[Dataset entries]
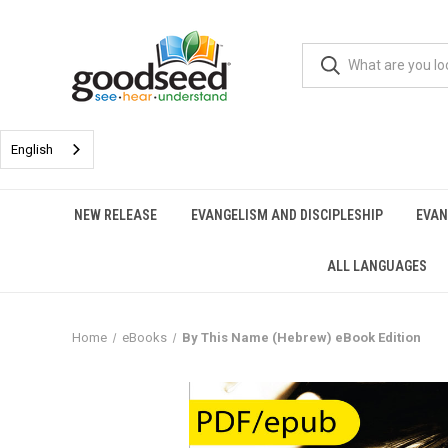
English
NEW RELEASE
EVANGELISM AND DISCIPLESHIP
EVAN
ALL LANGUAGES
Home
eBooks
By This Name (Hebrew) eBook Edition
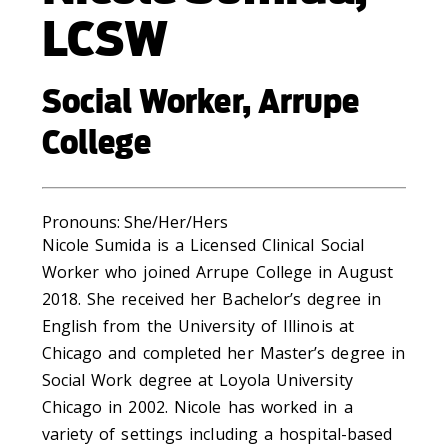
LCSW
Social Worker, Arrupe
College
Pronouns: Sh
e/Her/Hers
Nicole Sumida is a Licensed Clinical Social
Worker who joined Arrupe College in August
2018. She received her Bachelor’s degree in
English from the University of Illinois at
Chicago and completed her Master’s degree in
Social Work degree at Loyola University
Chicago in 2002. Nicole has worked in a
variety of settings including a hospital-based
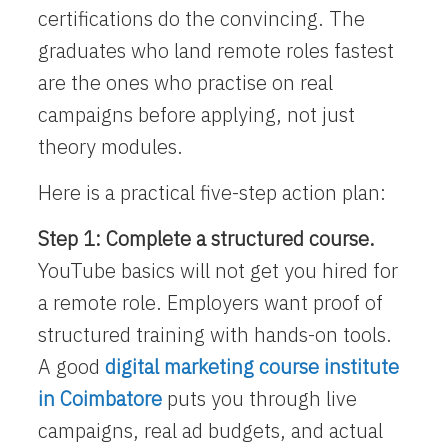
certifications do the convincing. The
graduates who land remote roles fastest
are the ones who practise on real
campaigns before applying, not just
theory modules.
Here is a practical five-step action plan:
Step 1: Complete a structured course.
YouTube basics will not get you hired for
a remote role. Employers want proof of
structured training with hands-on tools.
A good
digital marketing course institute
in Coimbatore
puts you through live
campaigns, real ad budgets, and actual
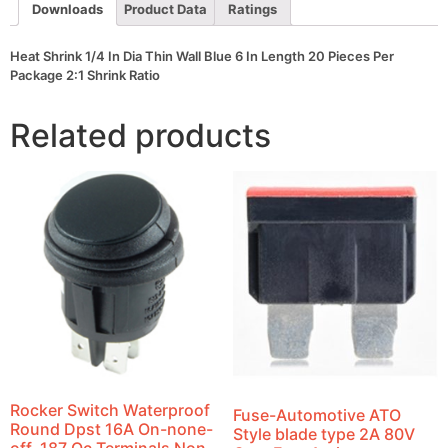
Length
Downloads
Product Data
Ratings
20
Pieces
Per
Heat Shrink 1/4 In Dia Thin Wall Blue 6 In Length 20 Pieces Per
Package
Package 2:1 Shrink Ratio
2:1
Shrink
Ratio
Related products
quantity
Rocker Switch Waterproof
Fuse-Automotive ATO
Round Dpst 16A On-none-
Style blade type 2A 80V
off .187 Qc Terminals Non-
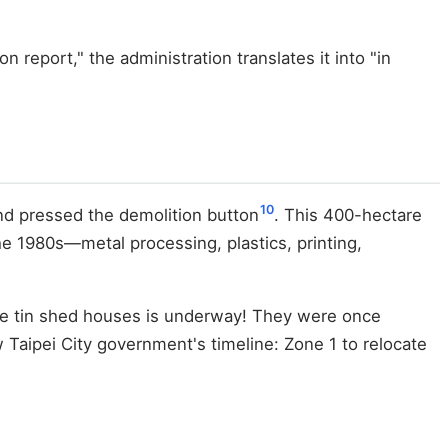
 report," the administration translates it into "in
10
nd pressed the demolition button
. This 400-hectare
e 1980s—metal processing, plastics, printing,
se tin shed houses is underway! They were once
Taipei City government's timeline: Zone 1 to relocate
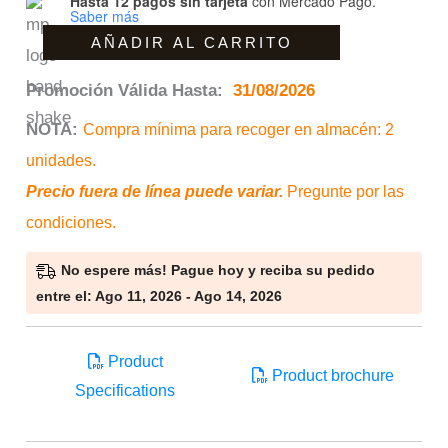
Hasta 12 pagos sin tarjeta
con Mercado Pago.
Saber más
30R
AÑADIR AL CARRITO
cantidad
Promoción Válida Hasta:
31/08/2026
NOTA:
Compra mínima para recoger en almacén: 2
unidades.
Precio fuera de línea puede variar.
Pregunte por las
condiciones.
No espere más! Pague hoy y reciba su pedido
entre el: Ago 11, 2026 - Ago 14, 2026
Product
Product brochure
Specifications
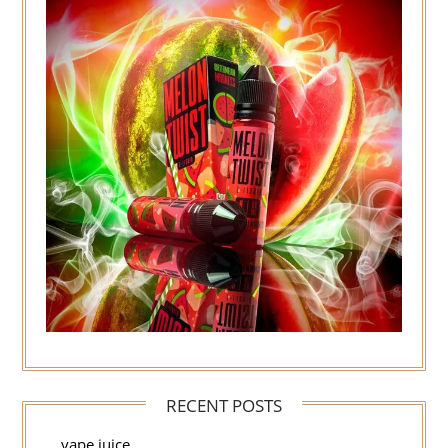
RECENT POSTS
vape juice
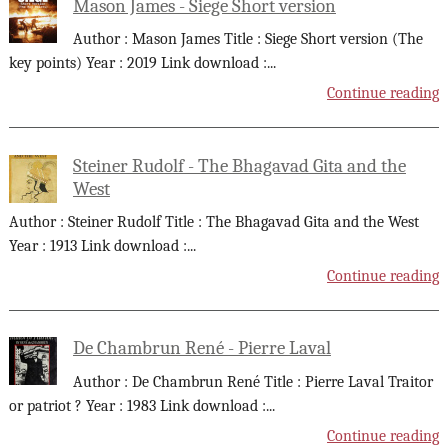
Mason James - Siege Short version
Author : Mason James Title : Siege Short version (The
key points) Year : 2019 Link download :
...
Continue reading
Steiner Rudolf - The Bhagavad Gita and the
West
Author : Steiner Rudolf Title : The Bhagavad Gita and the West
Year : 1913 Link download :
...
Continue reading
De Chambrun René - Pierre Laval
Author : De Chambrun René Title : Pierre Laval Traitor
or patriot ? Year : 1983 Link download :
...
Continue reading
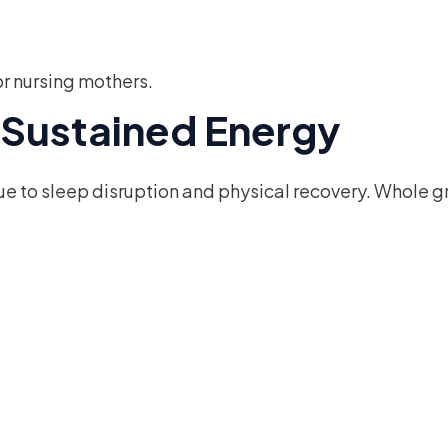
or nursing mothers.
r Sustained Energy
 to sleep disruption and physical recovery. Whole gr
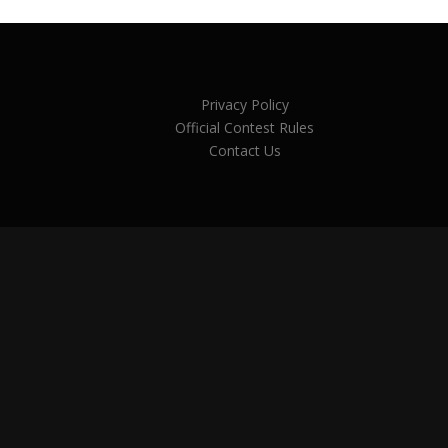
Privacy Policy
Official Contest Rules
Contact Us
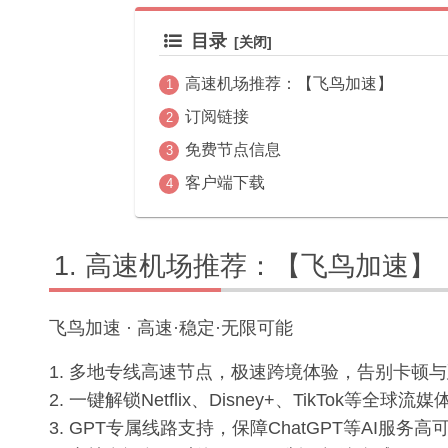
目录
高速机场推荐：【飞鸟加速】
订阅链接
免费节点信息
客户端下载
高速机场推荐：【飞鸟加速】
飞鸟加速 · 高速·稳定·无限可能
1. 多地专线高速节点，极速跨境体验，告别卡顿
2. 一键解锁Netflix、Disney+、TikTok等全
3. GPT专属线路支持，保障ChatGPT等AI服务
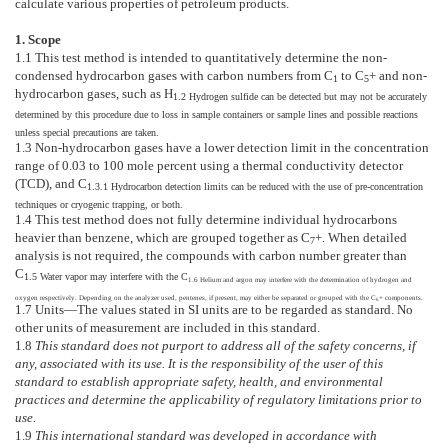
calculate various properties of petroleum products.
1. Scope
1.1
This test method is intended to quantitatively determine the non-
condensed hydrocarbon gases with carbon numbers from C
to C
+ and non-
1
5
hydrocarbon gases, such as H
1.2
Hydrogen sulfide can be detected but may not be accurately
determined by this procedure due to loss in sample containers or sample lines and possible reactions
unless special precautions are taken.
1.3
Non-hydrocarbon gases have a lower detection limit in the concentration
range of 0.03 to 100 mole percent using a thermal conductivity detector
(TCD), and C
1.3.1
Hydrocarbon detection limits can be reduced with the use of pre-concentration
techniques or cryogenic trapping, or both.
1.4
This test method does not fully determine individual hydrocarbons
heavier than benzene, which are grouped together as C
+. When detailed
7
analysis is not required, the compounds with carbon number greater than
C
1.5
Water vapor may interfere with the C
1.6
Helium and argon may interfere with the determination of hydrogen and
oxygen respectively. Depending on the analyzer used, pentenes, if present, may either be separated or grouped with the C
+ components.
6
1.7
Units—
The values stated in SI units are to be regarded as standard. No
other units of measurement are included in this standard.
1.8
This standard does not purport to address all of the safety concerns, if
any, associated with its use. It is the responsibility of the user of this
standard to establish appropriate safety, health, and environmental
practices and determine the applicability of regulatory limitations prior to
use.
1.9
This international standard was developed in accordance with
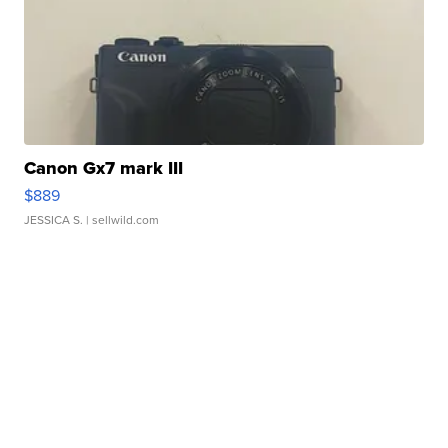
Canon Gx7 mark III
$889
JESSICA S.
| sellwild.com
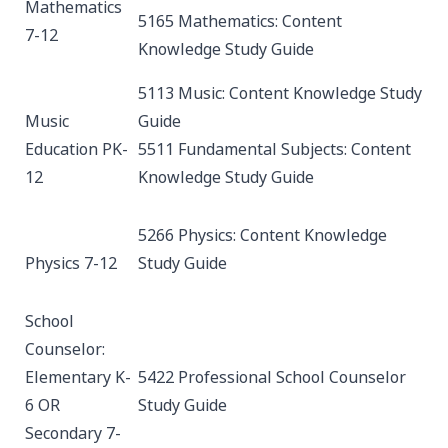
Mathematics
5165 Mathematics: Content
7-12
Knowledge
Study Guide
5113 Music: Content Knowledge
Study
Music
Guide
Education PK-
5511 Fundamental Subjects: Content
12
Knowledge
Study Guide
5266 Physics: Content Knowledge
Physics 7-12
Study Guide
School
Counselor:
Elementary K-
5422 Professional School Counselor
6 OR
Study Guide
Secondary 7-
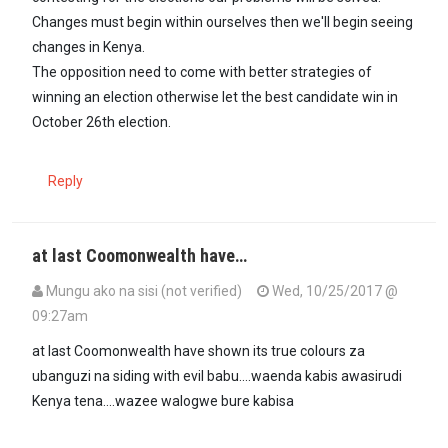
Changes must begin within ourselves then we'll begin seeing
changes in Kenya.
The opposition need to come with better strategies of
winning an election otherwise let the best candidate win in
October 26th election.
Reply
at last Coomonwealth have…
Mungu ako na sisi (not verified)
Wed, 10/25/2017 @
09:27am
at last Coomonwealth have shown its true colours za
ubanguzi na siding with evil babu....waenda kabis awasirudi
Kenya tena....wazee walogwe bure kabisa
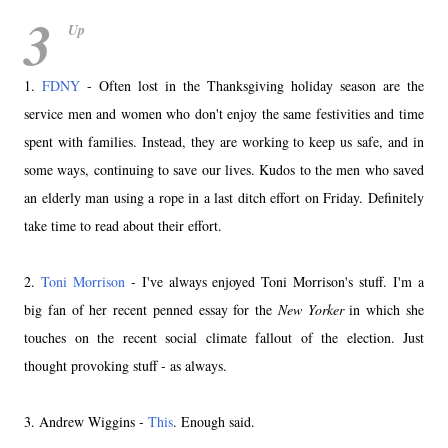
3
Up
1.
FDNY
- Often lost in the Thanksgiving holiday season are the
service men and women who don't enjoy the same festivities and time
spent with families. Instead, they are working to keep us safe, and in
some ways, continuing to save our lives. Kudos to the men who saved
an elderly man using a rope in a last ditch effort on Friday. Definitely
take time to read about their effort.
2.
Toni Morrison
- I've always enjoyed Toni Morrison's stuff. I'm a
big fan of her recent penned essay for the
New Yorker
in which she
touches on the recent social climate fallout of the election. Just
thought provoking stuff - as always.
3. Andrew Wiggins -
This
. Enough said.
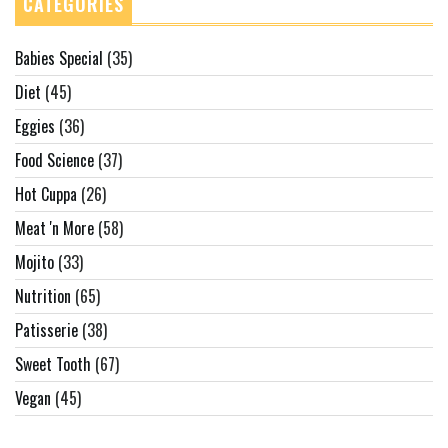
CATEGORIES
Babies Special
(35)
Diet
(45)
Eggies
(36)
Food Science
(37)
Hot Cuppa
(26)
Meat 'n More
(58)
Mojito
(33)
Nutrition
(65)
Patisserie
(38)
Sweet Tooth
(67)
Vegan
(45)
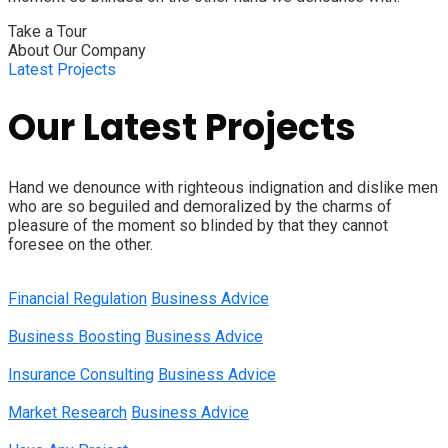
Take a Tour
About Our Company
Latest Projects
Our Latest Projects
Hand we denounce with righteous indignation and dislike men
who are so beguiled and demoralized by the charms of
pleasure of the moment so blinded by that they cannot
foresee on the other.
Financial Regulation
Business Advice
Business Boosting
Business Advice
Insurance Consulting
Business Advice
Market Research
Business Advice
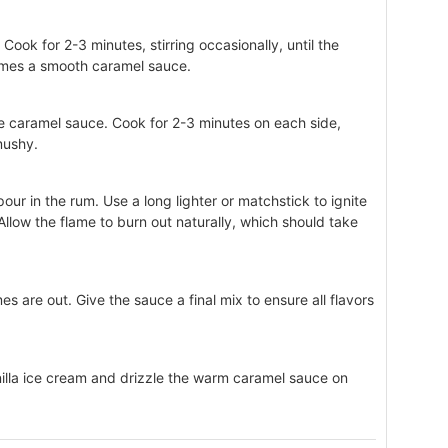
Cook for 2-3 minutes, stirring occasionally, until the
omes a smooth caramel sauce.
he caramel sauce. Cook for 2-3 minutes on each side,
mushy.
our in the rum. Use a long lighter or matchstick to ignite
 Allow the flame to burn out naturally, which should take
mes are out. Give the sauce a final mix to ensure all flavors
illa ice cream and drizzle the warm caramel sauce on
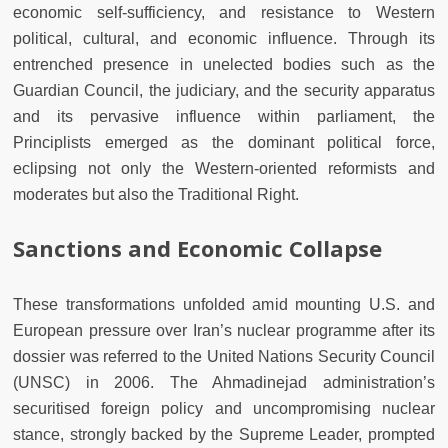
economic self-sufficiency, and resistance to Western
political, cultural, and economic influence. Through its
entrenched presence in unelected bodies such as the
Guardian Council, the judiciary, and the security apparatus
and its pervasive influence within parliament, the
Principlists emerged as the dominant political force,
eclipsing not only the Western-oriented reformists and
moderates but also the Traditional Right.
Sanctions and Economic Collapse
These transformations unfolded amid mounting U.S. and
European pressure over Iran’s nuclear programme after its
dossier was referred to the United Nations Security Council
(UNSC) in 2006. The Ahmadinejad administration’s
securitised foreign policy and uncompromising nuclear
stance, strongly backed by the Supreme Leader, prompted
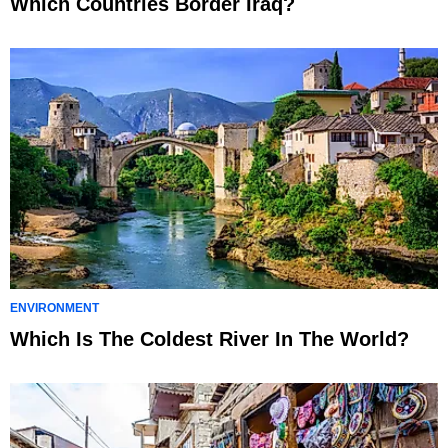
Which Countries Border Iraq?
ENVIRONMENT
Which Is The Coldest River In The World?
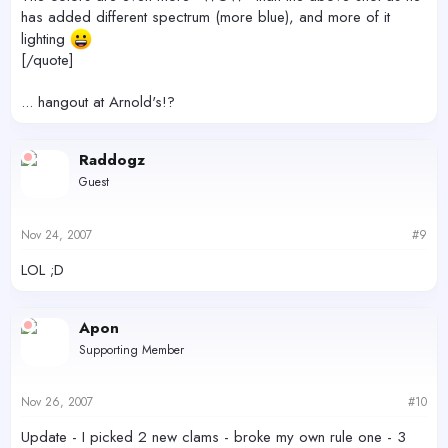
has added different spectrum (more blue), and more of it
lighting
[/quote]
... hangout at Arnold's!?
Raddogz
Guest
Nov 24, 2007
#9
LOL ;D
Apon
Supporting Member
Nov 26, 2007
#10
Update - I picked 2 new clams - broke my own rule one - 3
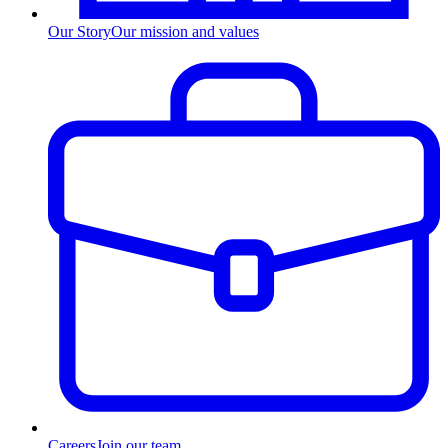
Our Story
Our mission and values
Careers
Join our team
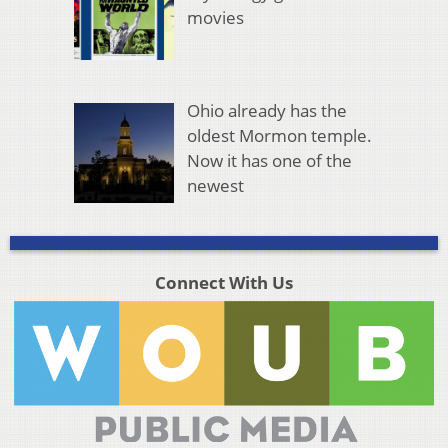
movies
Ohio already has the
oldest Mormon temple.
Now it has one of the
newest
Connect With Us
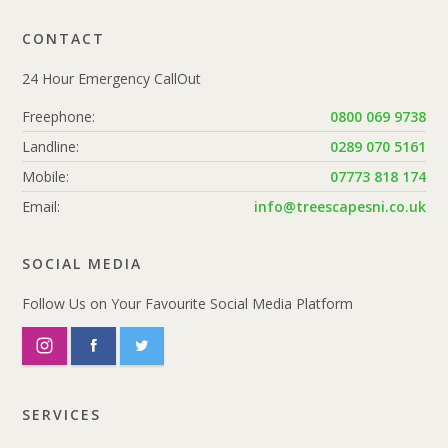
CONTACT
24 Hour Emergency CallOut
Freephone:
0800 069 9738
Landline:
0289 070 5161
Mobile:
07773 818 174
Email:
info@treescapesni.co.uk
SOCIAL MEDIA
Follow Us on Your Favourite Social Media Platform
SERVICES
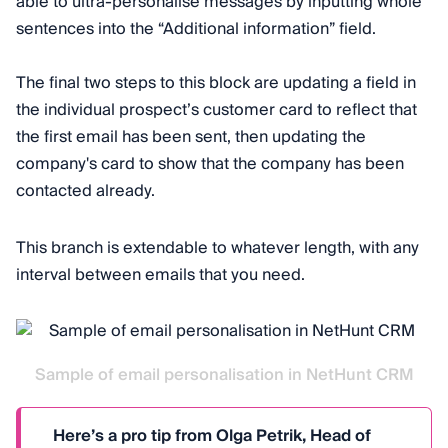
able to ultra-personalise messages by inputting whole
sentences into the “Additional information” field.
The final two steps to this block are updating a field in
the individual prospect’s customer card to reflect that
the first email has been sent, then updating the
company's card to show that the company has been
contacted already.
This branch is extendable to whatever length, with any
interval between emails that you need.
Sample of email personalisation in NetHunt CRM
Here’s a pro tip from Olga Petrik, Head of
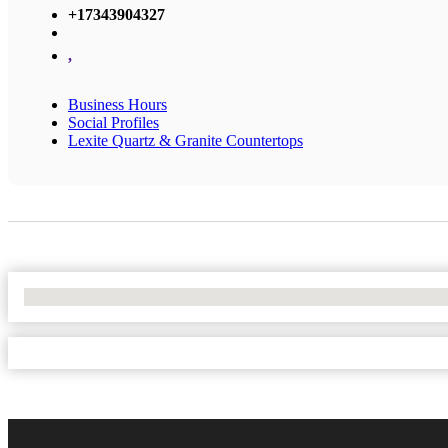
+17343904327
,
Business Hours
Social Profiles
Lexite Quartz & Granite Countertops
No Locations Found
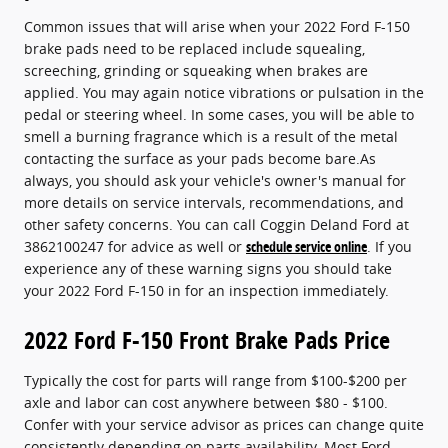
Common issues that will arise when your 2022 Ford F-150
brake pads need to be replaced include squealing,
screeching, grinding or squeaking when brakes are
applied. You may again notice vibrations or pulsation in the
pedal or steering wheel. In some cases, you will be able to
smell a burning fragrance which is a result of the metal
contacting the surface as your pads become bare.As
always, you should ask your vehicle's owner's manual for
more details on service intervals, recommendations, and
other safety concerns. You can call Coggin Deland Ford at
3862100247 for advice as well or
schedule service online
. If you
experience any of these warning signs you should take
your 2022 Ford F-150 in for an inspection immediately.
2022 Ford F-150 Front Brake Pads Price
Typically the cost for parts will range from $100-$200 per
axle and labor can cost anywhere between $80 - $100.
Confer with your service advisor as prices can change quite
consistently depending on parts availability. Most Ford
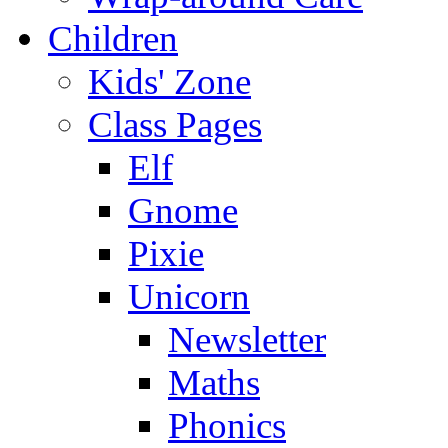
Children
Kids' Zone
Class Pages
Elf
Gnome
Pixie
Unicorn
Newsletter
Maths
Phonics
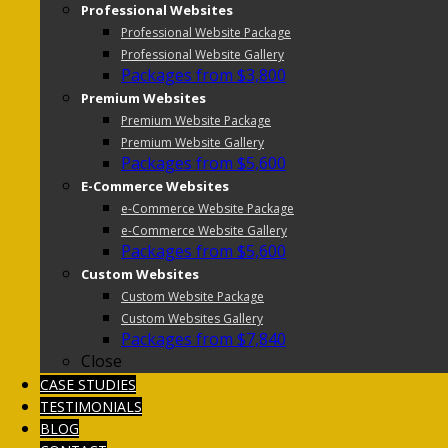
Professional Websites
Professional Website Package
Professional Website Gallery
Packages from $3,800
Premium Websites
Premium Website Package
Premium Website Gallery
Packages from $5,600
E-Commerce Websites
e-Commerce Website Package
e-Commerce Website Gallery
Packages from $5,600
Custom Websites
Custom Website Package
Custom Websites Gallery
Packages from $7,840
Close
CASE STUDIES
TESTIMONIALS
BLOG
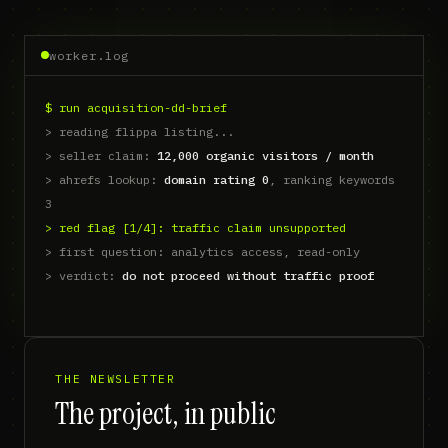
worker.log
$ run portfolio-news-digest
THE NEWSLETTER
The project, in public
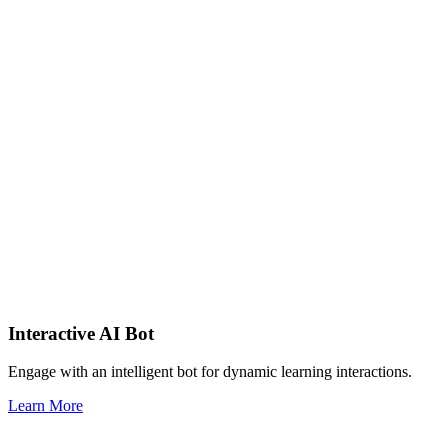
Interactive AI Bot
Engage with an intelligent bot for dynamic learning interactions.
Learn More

WHAT THE TASK REQUIRES: Copy out each line of the data that has the word "effort" in it.

RESPONSE:
an elderly man using a rope in a last ditch effort on Friday. Definitely
take time to read about their effort.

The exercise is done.